== WORK TO BE COMPLETED ==
In your copy, reproduce each entry exactly and include no picture.

** DATASET ENTRIES follows **

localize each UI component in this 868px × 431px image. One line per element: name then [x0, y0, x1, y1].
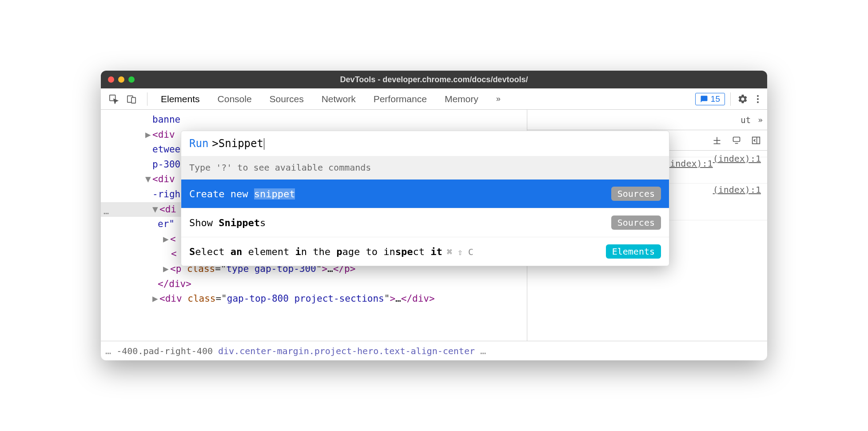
styles-subtab[interactable]: ut [739, 115, 753, 125]
source-link[interactable]: (index):1 [713, 153, 761, 164]
command-item-badge: Elements [606, 244, 661, 259]
breadcrumb: … -400.pad-right-400 div.center-margin.p… [101, 341, 767, 360]
toggle-sidebar-icon[interactable] [749, 134, 763, 147]
command-menu-item[interactable]: Select an element in the page to inspect… [181, 237, 669, 266]
tab-memory[interactable]: Memory [437, 88, 486, 109]
window-close-button[interactable] [108, 76, 114, 83]
dom-tree-line[interactable]: ▶<div class="gap-top-800 project-section… [101, 291, 527, 307]
command-menu: Run >Snippet Type '?' to see available c… [181, 131, 669, 266]
new-style-rule-icon[interactable] [710, 134, 724, 147]
command-item-badge: Sources [611, 216, 661, 230]
command-item-badge: Sources [611, 187, 661, 201]
tab-network[interactable]: Network [314, 88, 364, 109]
window-zoom-button[interactable] [128, 76, 135, 83]
more-options-icon[interactable] [751, 92, 764, 106]
toggle-hover-icon[interactable] [730, 134, 743, 147]
issues-button[interactable]: 15 [695, 93, 725, 105]
titlebar: DevTools - developer.chrome.com/docs/dev… [101, 71, 767, 88]
source-link[interactable]: (index):1 [665, 158, 713, 169]
settings-icon[interactable] [736, 92, 749, 106]
styles-overflow-icon[interactable]: » [758, 115, 763, 124]
command-input[interactable]: >Snippet [212, 137, 264, 150]
device-toolbar-icon[interactable] [125, 92, 138, 106]
tab-console[interactable]: Console [210, 88, 260, 109]
command-hint: Type '?' to see available commands [181, 156, 669, 179]
dom-tree-line[interactable]: </div> [101, 277, 527, 292]
window-title: DevTools - developer.chrome.com/docs/dev… [101, 75, 767, 84]
dom-tree-line[interactable]: banne [101, 112, 527, 128]
tab-sources[interactable]: Sources [262, 88, 312, 109]
breadcrumb-item[interactable]: -400.pad-right-400 [116, 346, 213, 356]
source-link[interactable]: (index):1 [713, 184, 761, 195]
breadcrumb-item[interactable]: div.center-margin.project-hero.text-alig… [218, 346, 475, 356]
tabs-overflow-icon[interactable]: » [488, 88, 509, 109]
svg-rect-6 [733, 137, 740, 141]
command-menu-item[interactable]: Create new snippetSources [181, 179, 669, 208]
command-run-label: Run [189, 137, 208, 150]
breadcrumb-right-ellipsis[interactable]: … [480, 345, 486, 356]
svg-rect-2 [131, 97, 135, 103]
main-tabbar: Elements Console Sources Network Perform… [101, 88, 767, 110]
issues-count: 15 [711, 94, 720, 104]
inspect-element-icon[interactable] [107, 92, 120, 106]
dom-ellipsis-icon: ⋯ [104, 208, 109, 219]
tab-elements[interactable]: Elements [153, 88, 208, 109]
breadcrumb-left-ellipsis[interactable]: … [105, 345, 111, 356]
command-menu-item[interactable]: Show SnippetsSources [181, 208, 669, 237]
window-minimize-button[interactable] [118, 76, 124, 83]
tab-performance[interactable]: Performance [366, 88, 435, 109]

** End of DATASET ENTRIES **

== RESULT OF THE TASK ==
localize each UI component in this 868px × 431px image. One line per element: name then [x0, y0, x1, y1].
styles-subtab[interactable]: ut [739, 115, 753, 125]
source-link[interactable]: (index):1 [713, 153, 761, 164]
command-item-badge: Elements [606, 244, 661, 259]
breadcrumb: … -400.pad-right-400 div.center-margin.p… [101, 341, 767, 360]
toggle-sidebar-icon[interactable] [749, 134, 763, 147]
command-menu-item[interactable]: Select an element in the page to inspect… [181, 237, 669, 266]
tab-memory[interactable]: Memory [437, 88, 486, 109]
window-close-button[interactable] [108, 76, 114, 83]
dom-tree-line[interactable]: ▶<div class="gap-top-800 project-section… [101, 291, 527, 307]
command-menu: Run >Snippet Type '?' to see available c… [181, 131, 669, 266]
new-style-rule-icon[interactable] [710, 134, 724, 147]
command-item-badge: Sources [611, 216, 661, 230]
command-item-badge: Sources [611, 187, 661, 201]
tab-network[interactable]: Network [314, 88, 364, 109]
window-zoom-button[interactable] [128, 76, 135, 83]
more-options-icon[interactable] [751, 92, 764, 106]
toggle-hover-icon[interactable] [730, 134, 743, 147]
issues-button[interactable]: 15 [695, 93, 725, 105]
titlebar: DevTools - developer.chrome.com/docs/dev… [101, 71, 767, 88]
source-link[interactable]: (index):1 [665, 158, 713, 169]
settings-icon[interactable] [736, 92, 749, 106]
styles-overflow-icon[interactable]: » [758, 115, 763, 124]
command-input[interactable]: >Snippet [212, 137, 264, 150]
device-toolbar-icon[interactable] [125, 92, 138, 106]
tab-console[interactable]: Console [210, 88, 260, 109]
command-hint: Type '?' to see available commands [181, 156, 669, 179]
dom-tree-line[interactable]: </div> [101, 277, 527, 292]
window-title: DevTools - developer.chrome.com/docs/dev… [101, 75, 767, 84]
dom-tree-line[interactable]: banne [101, 112, 527, 128]
tab-sources[interactable]: Sources [262, 88, 312, 109]
breadcrumb-item[interactable]: -400.pad-right-400 [116, 346, 213, 356]
source-link[interactable]: (index):1 [713, 184, 761, 195]
breadcrumb-item[interactable]: div.center-margin.project-hero.text-alig… [218, 346, 475, 356]
tabs-overflow-icon[interactable]: » [488, 88, 509, 109]
svg-rect-6 [733, 137, 740, 141]
command-menu-item[interactable]: Create new snippetSources [181, 179, 669, 208]
command-run-label: Run [189, 137, 208, 150]
breadcrumb-right-ellipsis[interactable]: … [480, 345, 486, 356]
svg-rect-2 [131, 97, 135, 103]
main-tabbar: Elements Console Sources Network Perform… [101, 88, 767, 110]
issues-count: 15 [711, 94, 720, 104]
inspect-element-icon[interactable] [107, 92, 120, 106]
dom-ellipsis-icon: ⋯ [104, 208, 109, 219]
tab-elements[interactable]: Elements [153, 88, 208, 109]
breadcrumb-left-ellipsis[interactable]: … [105, 345, 111, 356]
command-menu-item[interactable]: Show SnippetsSources [181, 208, 669, 237]
window-minimize-button[interactable] [118, 76, 124, 83]
tab-performance[interactable]: Performance [366, 88, 435, 109]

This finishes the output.